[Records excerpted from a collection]

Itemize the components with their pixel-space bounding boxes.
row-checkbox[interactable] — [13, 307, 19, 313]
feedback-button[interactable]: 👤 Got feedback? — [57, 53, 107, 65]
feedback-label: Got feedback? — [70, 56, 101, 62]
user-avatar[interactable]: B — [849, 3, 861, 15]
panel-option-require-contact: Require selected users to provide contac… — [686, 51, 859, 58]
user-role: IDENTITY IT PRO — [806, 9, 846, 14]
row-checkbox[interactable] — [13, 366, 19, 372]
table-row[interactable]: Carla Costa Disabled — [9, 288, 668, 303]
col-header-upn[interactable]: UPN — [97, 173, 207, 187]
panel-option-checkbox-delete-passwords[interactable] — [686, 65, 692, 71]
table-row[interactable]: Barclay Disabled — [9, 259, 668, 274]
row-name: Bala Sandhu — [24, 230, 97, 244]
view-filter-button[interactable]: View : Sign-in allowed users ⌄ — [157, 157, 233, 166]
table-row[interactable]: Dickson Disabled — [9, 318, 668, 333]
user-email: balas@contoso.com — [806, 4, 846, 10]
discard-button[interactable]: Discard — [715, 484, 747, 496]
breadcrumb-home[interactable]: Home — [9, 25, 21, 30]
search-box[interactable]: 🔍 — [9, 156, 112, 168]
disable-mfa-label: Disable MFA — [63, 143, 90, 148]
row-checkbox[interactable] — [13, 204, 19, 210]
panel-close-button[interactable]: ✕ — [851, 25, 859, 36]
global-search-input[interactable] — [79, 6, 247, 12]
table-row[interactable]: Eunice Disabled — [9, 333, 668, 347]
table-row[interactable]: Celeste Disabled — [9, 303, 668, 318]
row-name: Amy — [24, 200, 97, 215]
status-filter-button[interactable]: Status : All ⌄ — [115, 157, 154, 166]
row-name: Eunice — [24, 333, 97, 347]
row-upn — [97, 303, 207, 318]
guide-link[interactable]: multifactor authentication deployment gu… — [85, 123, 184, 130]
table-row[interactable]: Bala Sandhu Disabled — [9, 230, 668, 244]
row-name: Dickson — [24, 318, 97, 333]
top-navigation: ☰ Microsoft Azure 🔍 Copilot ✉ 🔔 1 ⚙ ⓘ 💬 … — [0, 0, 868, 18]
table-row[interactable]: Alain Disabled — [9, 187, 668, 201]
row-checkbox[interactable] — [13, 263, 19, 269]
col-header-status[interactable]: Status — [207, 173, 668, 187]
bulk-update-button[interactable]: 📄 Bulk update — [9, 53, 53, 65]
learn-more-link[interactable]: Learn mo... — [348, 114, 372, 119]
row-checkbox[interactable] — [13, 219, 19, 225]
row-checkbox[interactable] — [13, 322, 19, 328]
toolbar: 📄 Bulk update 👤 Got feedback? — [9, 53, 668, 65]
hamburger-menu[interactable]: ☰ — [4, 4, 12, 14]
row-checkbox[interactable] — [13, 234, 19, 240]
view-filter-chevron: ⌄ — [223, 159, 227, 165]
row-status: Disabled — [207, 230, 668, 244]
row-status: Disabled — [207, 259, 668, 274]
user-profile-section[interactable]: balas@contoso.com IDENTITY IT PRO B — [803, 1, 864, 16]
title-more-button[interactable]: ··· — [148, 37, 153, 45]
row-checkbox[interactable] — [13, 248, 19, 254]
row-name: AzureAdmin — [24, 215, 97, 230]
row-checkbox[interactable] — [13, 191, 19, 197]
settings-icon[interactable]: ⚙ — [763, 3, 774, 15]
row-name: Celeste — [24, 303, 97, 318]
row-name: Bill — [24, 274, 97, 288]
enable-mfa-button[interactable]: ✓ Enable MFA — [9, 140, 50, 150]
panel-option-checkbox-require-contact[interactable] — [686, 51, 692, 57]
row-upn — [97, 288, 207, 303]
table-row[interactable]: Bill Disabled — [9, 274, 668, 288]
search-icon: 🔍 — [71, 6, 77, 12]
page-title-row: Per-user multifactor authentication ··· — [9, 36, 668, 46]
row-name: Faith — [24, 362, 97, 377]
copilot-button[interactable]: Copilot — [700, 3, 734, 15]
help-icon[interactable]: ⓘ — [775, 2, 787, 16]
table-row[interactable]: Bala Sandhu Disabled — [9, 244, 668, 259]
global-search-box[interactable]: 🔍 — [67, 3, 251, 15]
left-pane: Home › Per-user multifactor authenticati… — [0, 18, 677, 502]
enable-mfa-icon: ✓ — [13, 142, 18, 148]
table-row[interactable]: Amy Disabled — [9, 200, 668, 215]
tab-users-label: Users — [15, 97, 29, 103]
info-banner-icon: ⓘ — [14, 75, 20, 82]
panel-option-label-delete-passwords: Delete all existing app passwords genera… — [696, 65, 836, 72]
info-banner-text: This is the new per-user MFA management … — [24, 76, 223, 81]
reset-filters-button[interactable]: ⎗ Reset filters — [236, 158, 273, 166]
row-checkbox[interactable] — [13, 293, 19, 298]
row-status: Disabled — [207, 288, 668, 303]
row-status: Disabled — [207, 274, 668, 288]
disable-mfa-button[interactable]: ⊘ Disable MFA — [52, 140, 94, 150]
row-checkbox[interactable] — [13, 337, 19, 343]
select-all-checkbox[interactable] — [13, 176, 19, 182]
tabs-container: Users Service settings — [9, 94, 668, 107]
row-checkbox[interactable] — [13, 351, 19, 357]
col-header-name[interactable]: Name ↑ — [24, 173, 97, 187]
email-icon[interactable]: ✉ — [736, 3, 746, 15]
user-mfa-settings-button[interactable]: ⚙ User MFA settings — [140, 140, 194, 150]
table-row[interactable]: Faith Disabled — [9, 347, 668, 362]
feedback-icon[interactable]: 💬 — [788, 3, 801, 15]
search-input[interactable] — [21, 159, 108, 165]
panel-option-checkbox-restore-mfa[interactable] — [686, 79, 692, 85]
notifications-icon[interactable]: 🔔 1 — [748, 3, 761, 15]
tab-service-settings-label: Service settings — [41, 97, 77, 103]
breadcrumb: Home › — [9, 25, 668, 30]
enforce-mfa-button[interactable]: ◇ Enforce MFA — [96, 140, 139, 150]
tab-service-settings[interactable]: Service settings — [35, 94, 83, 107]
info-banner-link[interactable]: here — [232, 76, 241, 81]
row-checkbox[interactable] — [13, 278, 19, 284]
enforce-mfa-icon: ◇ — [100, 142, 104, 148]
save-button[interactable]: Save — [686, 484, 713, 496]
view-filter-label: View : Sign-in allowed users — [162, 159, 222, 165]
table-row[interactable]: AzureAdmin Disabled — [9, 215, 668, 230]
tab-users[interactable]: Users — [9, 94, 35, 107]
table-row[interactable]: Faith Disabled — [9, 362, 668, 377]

| Exercise directions |
Where the string "Sign" turns up in a line of the data above, copy that whole line.

| Reply |
view-filter-button[interactable]: View : Sign-in allowed users ⌄ — [157, 157, 233, 166]
view-filter-label: View : Sign-in allowed users — [162, 159, 222, 165]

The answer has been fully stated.